The natural nesting habitats of the Cliff Swallow are cliffs, especially rocky cliffs with overhanging ledges that protect the mud nests from rain. This swallow was originally a bird of Western North America, but over the past 150 years, the Cliff Swallow has expanded eastward, across the continent, as increasing numbers of bridges and buildings have provided abundant nesting habitat. Cliff Swallow populations are still increasing in the central and southeastern United States. However, they appear to be declining in much of Canada, including in the Yukon.

Each nest is made of about 1,000 beak-sized pellets of mud and may take two weeks to construct. Each mud pellet is carried, one at a time, to the nest from patches of mud of a suitably sticky consistency. It’s not surprising that many Cliff Swallows choose to repair a nest from last year, rather than to start from scratch. Like most aspects of a Cliff Swallow’s life, collecting mud is a very social activity. Many birds work at the same patch of mud, looking like oversized butterflies as they flutter their wings to avoid sinking in.

There are pros and cons of living with a lot of close neighbours. Being able to cue in to their neighbours’ discoveries of insect swarms is one benefit. Also, in a dense colony, many pairs of eyes can lookout for predators, and colony members warn each other when they notice a Sharp-shinned Hawk, a Merlin or other predator. On the negative side, large colonies can become infested with parasites, such as swallow bugs and bird blow flies, which feed on nestlings. The sooner the birds can raise their young and leave, the better! Here in the North, cold winter weather may knock back numbers of these bugs. Indeed, the birds at a Haines Junction colony reuse old nests more frequently than the well-studied Cliff Swallows in Nebraska, suggesting that nest parasites may be less of an issue here. More study is needed to determine if warmer winters are allowing the bugs to tip the balance against Yukon Cliff Swallows.
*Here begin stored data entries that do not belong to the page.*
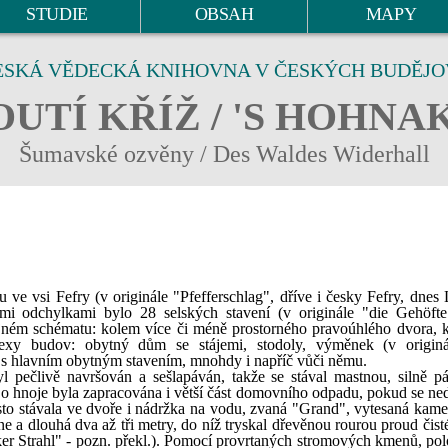
STUDIE
OBSAH
MAPY
ESKÁ VĚDECKÁ KNIHOVNA V ČESKÝCH BUDĚJO
UTÍ KŘÍŽ / 'S HOHNA
Šumavské ozvěny / Des Waldes Widerhall
 vsi Fefry (v originále "Pfefferschlag", dříve i česky Fefry, dnes 
rnými odchylkami bylo 28 selských stavení (v originále "die Gehöft
ejném schématu: kolem více či méně prostorného pravoúhlého dvora, k
exy budov: obytný dům se stájemi, stodoly, výměnek (v originá
ě s hlavním obytným stavením, mnohdy i napříč vůči němu.
l pečlivě navršován a sešlapáván, takže se stával mastnou, silně p
o hnoje byla zapracována i větší část domovního odpadu, pokud se neda
sto stávala ve dvoře i nádržka na vodu, zvaná "Grand", vytesaná kam
e a dlouhá dva až tři metry, do níž tryskal dřevěnou rourou proud čist
cker Strahl" - pozn. překl.). Pomocí provrtaných stromových kmenů, po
There are many threats to Cliff Swallows, including declining insect populations and habitat loss. Also, the availability of flying insects, at crucial times, can be jeopardized by bad weather and storms, which are becoming increasingly frequent and extreme, and the warming climate is causing insects to emerge earlier. Cliff Swallows spend the winter in South America. All year long, they rely on abundant flying insects that provide the energy required for nesting, for migration and for growing a whole new set of feathers each winter.

In the Yukon, Cliff Swallow numbers are going down. In the 1970s and 1980s, huge numbers were reported nesting on some of the larger bridges, such as the one at Johnson’s Crossing; and the Lewes Bridge across the Yukon River, south of Whitehorse. Even at more-northerly locations, such as the culvert at Willow Creek, on the North Klondike Highway, flocks of 300 to 600 were once reported.

Next summer, when you see a swirling flock of Cliff Swallows, take the opportunity to watch them for a while at their nesting colony. Even in mid-summer they may still be adding mud pellets to the tunnel-like entrances of their round mud nests, and catching enough flying insects to raise a brood of youngsters healthy enough for the upcoming 10,000-kilometre journey to South America.